In Enderby’s brain ideas worked somewhat heavily; but to-day his slumberous strength was infused with a spirit of action and the warmth of a pervasive idea. There was no darkness in his thoughts, but his pulse beat heavily and he could hear the veins throbbing under his ear impetuously. Once or twice as he rode on in the declining afternoon he muttered to himself. Now it was: “My Lord Rippingdale, indeed!” or “Not even for a King!” or “Sir John Enderby, forsooth! Sir John Enderby, forsooth!” Once again he spoke, reining in his horse beside a tall cross at four corners, near Stickford by the East Fen. Taking off his hat he prayed:

“Thou just God, do Thou judge between my King and myself. Thou knowest that I have striven as an honest gentleman to do right before all men. When I have seen my sin, oh, Lord, I have repented! Now I have come upon perilous times, the gins are set for my feet. Oh, Lord, establish me in true strength! Not for my sake do I ask that Thou wilt be with me and Thy wisdom comfort me, but for the sake of my good children. Wilt Thou spare my life in these troubles until they be well formed; till the lad have the bones of a man, and the girl the wise thought of a woman—for she hath no mother to shield and teach her. And if this be a wrong prayer, my God, forgive it: for I am but a blundering squire, whose tongue tells lamely what his heart feels.”

His head was bowed over his horse’s neck, his face turned to the cross, his eyes were shut, and he did not notice the strange and grotesque figure that suddenly appeared from among the low bushes by the fen near by.
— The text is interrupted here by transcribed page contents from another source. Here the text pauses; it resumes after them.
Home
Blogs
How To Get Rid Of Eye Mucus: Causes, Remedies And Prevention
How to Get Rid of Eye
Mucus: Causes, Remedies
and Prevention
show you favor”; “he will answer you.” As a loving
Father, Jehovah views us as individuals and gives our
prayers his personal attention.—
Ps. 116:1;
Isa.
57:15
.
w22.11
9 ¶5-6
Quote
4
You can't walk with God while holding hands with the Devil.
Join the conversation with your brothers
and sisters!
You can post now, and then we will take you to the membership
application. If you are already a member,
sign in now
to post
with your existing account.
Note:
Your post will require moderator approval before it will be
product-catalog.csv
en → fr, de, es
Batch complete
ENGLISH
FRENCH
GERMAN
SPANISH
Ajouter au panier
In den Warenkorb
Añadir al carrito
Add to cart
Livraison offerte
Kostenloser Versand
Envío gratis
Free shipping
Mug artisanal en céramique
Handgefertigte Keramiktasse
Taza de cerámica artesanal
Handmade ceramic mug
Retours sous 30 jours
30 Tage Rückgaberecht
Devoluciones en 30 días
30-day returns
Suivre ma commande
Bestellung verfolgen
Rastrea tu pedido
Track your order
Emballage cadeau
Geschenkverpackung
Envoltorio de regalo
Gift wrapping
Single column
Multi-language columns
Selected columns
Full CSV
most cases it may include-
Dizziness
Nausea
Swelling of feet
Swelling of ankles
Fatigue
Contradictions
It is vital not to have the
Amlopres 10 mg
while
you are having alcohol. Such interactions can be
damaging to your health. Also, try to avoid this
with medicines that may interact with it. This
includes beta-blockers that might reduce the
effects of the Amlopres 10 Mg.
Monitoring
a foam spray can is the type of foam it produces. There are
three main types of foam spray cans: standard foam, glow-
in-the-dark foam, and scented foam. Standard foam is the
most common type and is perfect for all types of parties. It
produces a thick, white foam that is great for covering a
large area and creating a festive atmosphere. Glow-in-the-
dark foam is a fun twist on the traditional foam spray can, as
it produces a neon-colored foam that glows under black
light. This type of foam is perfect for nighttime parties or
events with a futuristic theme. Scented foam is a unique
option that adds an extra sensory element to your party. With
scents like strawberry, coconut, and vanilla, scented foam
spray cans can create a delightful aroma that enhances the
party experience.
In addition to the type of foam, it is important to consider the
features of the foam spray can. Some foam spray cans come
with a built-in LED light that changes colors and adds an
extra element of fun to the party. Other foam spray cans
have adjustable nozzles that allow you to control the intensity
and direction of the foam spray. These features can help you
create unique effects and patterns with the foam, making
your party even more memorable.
It was an odd creature perched upon stilts; one of those persons called the stilt-walkers. They were no friends of the King, nor of the Earl of Lindsey, nor of my Lord Rippingdale, for the draining of these fens took from them their means of living. They were messengers, postmen and carriers across the wide stretch of country from Spilsby, even down to the river Witham, and from Boston Deep down to Market Deeping and over to the sea. Since these fens were drained one might travel from Market Deeping to the Wolds without wetting a foot.

“Aw’ll trooble thee a moment, maister,” said the peasant. “A stilt-walker beant nowt i’ the woorld. Howsome’er, aw’ve a worrd to speak i’ thy ear.”

Enderby reined in his horse, and with a nod of complaisance (for he was a man ever kind to the poor, and patient with those who fared ill in the world) he waited for the other to speak.

“Thoo’rt the great Enderby of Enderby, maister,” said the peasant, ducking his head and then putting on his cap; “aw’ve known thee sin tha wast no bigger nor a bit grass’opper i’ the field. Wilt tha ride long, Sir John Enderby, and aw’ll walk aside thee, ma grey nag with thy sorrel.” He glanced down humorously at his own long wooden legs.

Enderby turned his horse round and proceeded on his way slowly, the old man striding along beside him like a stork.

“Why do you dub me Knight?” he asked, his eyes searching the face of the old man.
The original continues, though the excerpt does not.